The days of New World expansion and roaming across frontier after frontier are gone. There are no new grand civilizations lurking over the next mountain or river and no new continent to explore over the horizon. But as we have stopped our roaming across the seas in search of new worlds, it seems we have also long forgot about a world yet unexplored: the sea itself.
We are just barely in the stages of realization, waking up to the idea that the ocean, what was once mankind's first frontier, is still today the most mysterious and unexplored one. It is our greatest asset, one which we have failed to treat as such with the constant pollution and destruction of its marine life and one we have failed to understand well since we know far more about the moon and Mars than we understand about the depths of our ocean. 95 percent of it is still unexplored and only a fraction of a percent has even been properly mapped.

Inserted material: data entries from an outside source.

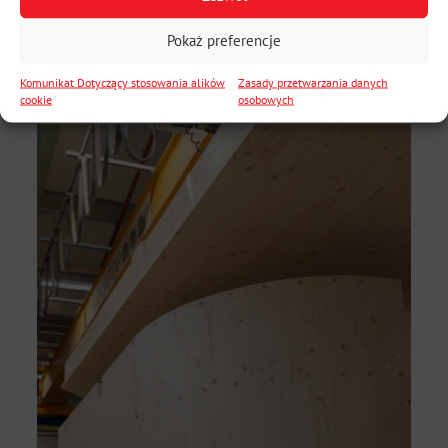
Pokaż preferencje
Komunikat Dotyczący stosowania alików
Zasady przetwarzania danych
cookie
osobowych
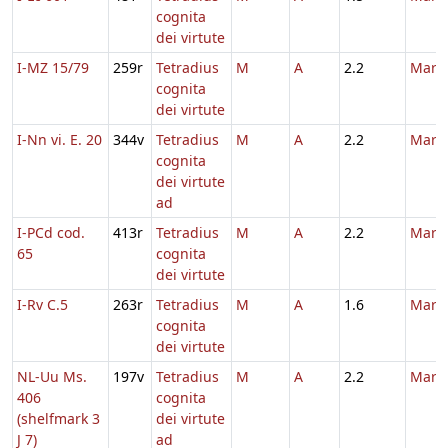
cognita
dei virtute
I-MZ 15/79
259r
Tetradius
M
A
2.2
Marti
cognita
dei virtute
I-Nn vi. E. 20
344v
Tetradius
M
A
2.2
Marti
cognita
dei virtute
ad
I-PCd cod.
413r
Tetradius
M
A
2.2
Marti
65
cognita
dei virtute
I-Rv C.5
263r
Tetradius
M
A
1.6
Marti
cognita
dei virtute
NL-Uu Ms.
197v
Tetradius
M
A
2.2
Marti
406
cognita
(shelfmark 3
dei virtute
J 7)
ad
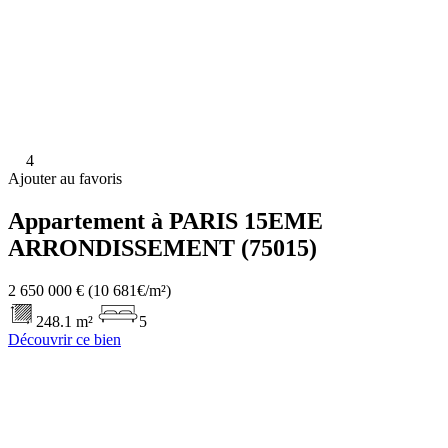
4
Ajouter au favoris
Appartement à PARIS 15EME
ARRONDISSEMENT (75015)
2 650 000 €
(10 681€/m²)
248.1 m²
5
Découvrir ce bien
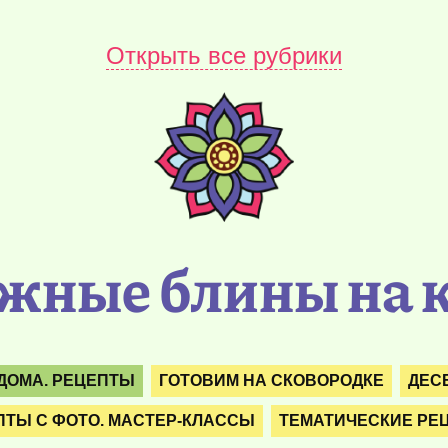
Открыть все рубрики
жные блины на 
ДОМА. РЕЦЕПТЫ
ГОТОВИМ НА СКОВОРОДКЕ
ДЕС
ПТЫ С ФОТО. МАСТЕР-КЛАССЫ
ТЕМАТИЧЕСКИЕ РЕ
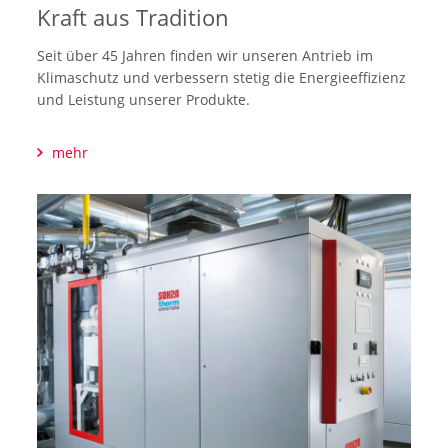
Kraft aus Tradition
Seit über 45 Jahren finden wir unseren Antrieb im
Klimaschutz und verbessern stetig die Energieeffizienz
und Leistung unserer Produkte.
mehr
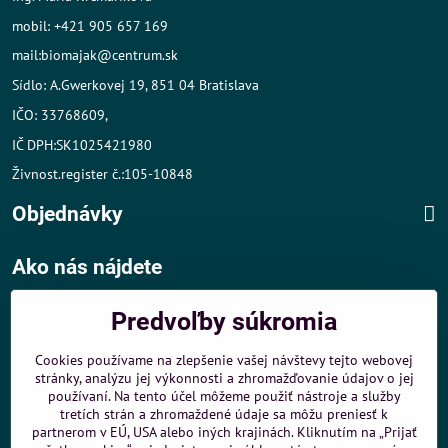
mobil: +421 905 657 169
mail:biomajak@centrum.sk
Sídlo: A.Gwerkovej 19, 851 04 Bratislava
IČO: 33768609,
IČ DPH:SK1025421980
Živnost.register č.:105-10848
Objednávky
Ako nás nájdete
Autom
:
Predvoľby súkromia
- v tesnej blízkosti diaľničného obchvatu
- dobré parkovacie možnosti 40 m od predajne
Cookies používame na zlepšenie vašej návštevy tejto webovej
stránky, analýzu jej výkonnosti a zhromažďovanie údajov o jej
MHD
:
používaní. Na tento účel môžeme použiť nástroje a služby
- 200 m od zastávky MHD Záporožská - autobusy č. 80 a 88
tretích strán a zhromaždené údaje sa môžu preniesť k
- 250 m od zastávky MHD ŽST Petržalka - autobus 99
partnerom v EÚ, USA alebo iných krajinách. Kliknutím na „Prijať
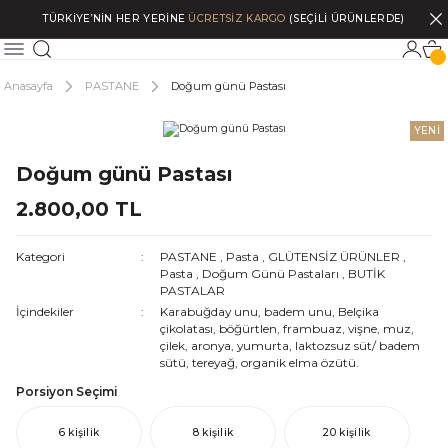
TÜRKİYE’NİN HER YERİNE
ÜCRETSİZ KARGO
(SEÇİLİ ÜRÜNLERDE)
Anasayfa
PASTANE
Doğum günü Pastası
YENİ
Doğum günü Pastası
2.800,00 TL
Kategori
PASTANE
,
Pasta
,
GLÜTENSİZ ÜRÜNLER
,
Pasta
,
Doğum Günü Pastaları
,
BUTİK
PASTALAR
İçindekiler
Karabuğday unu, badem unu, Belçika
çikolatası, böğürtlen, frambuaz, vişne, muz,
çilek, aronya, yumurta, laktozsuz süt/ badem
sütü, tereyağ, organik elma özütü.
Porsiyon Seçimi
6 kişilik
8 kişilik
20 kişilik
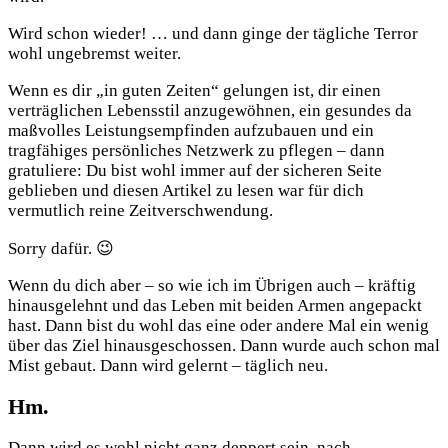
Wird schon wieder! … und dann ginge der tägliche Terror
wohl ungebremst weiter.
Wenn es dir „in guten Zeiten“ gelungen ist, dir einen
verträglichen Lebensstil anzugewöhnen, ein gesundes da
maßvolles Leistungsempfinden aufzubauen und ein
tragfähiges persönliches Netzwerk zu pflegen – dann
gratuliere: Du bist wohl immer auf der sicheren Seite
geblieben und diesen Artikel zu lesen war für dich
vermutlich reine Zeitverschwendung.
Sorry dafür. 😉
Wenn du dich aber – so wie ich im Übrigen auch – kräftig
hinausgelehnt und das Leben mit beiden Armen angepackt
hast. Dann bist du wohl das eine oder andere Mal ein wenig
über das Ziel hinausgeschossen. Dann wurde auch schon mal
Mist gebaut. Dann wird gelernt – täglich neu.
Hm.
Dann wird es wohl nicht ganz deppert sein, nach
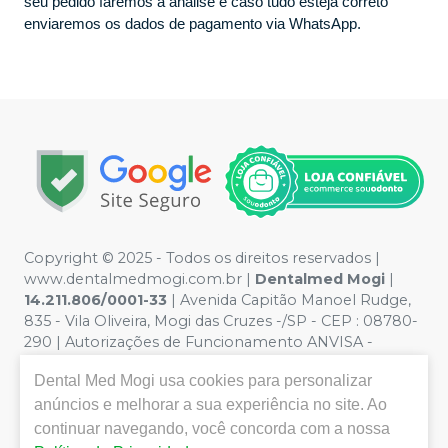
seu pedido faremos a análise e caso tudo esteja correto
enviaremos os dados de pagamento via WhatsApp.
Copyright © 2025 - Todos os direitos reservados |
www.dentalmedmogi.com.br |
Dentalmed Mogi
|
14.211.806/0001-33
| Avenida Capitão Manoel Rudge,
835 - Vila Oliveira, Mogi das Cruzes -/SP - CEP : 08780-
290 | Autorizações de Funcionamento ANVISA -
Medicamentos: 1.29942-5, Produtos para Saúde
Dental Med Mogi
usa cookies para personalizar
(Correlatos): 8.24948-2 | Farmacêutica responsável:
anúncios e melhorar a sua experiência no site. Ao
Paulo Augusto Vilela Rodrigues - CRF/SP nº 56.684 |
Política de Privacidade e Segurança - Fotos meramente
continuar navegando, você concorda com a nossa
ilustrativas - Os preços e condições da loja virtual estão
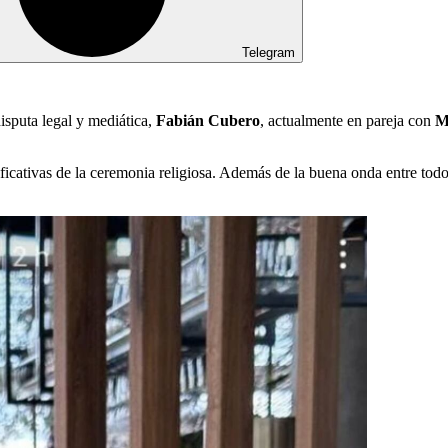
Telegram
isputa legal y mediática,
Fabián Cubero
, actualmente en pareja con
M
ificativas de la ceremonia religiosa. Además de la buena onda entre tod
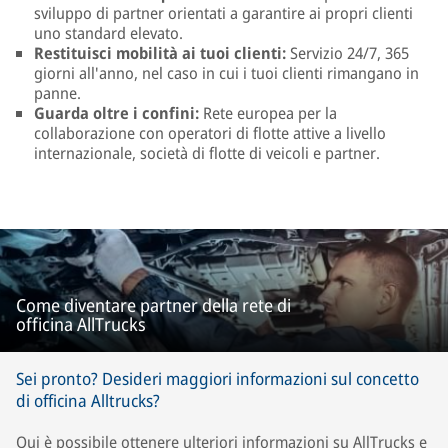
sviluppo di partner orientati a garantire ai propri clienti
uno standard elevato.
Restituisci mobilità ai tuoi clienti:
Servizio 24/7, 365
giorni all'anno, nel caso in cui i tuoi clienti rimangano in
panne.
Guarda oltre i confini:
Rete europea per la
collaborazione con operatori di flotte attive a livello
internazionale, società di flotte di veicoli e partner.
Come diventare partner della rete di
officina AllTrucks
Sei pronto? Desideri maggiori informazioni sul concetto
di officina Alltrucks?
Qui è possibile ottenere ulteriori informazioni su AllTrucks e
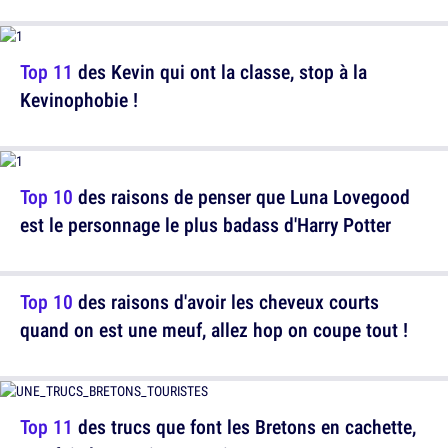
Top 11
des Kevin qui ont la classe, stop à la
Kevinophobie !
Top 10
des raisons de penser que Luna Lovegood
est le personnage le plus badass d'Harry Potter
Top 10
des raisons d'avoir les cheveux courts
quand on est une meuf, allez hop on coupe tout !
Top 11
des trucs que font les Bretons en cachette,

Yet the future of exploration and innovation may belong just as much to the ocean and submarines as it will to space and rocket ships, and the first signs of this Jules Verne novel have begun to appear. A Japanese construction company named Shimizu has released real plans to build an underwater city with the ability to accommodate over 5000 people in it.
The "Ocean Spiral" project would include a great sphere at the top mainly submerged in the water and would include lobbies that would spiral downward into the ocean's depths. Primarily powered through thermal energy from the sea floor, this eco-friendly project would be a new feat in engineering, one that they hope to have completed by 2030.
The agricultural industry is also getting aquatic, pushing the crop fields out upon the waves. There have been programs now to produce herbs and vegetables using pods submerged several feet underwater. The plants have sufficient sunlight and water that is filtered in from the sea surrounding it and made usable for the plants. Pods or even barges like this could be instrumental in helping meet the growing food demands since we have the whole surface of the ocean to utilize.
The ocean is also the window to powering the world. Going blue may vastly help efforts to go green. First there is thermal energy from sea vents, but the seawater itself is a wildly untapped source of energy as well. Recent ingenuity has brought about the invention of sea kites: specially mechanized kites that are now being placed underwater with strings attached to turbines. Like a windmill, the currents push the kites causing the turbine to spin and produce huge amounts of energy.
Underwater this process is exponentially more efficient because the kites can move around with the currents and reach incredible velocity since the water it is pushed with is much denser and more powerful than air currents. The tide could power the world; devices like this could produce massive amounts of power relatively cheaply and quickly. Even buoy technology could potentially harness the energy of the ocean's bobbing surface by pulling a turbine in a similar way.
The ocean is the future: the future of food, energy, and potentially our lives as well, and it will be exciting to see what's to come. Such an idea is not without its risks and drawbacks. Colonizing the ocean could be disastrous if we approach it in the same manner we have treated so much of the planet in the past. I can only hope that such projects will help to better the planet working with the ocean rather than taking it apart reef by reef. So it is with optimism that we can perhaps look to the ocean with our future in its waves.
As astronauts once landed on the moon while we watched with awe, ship loads of aquanauts may soon swim upon their own man-made seascapes and triumphantly declare one small stroke for man and one giant dive into the unknown for mankind.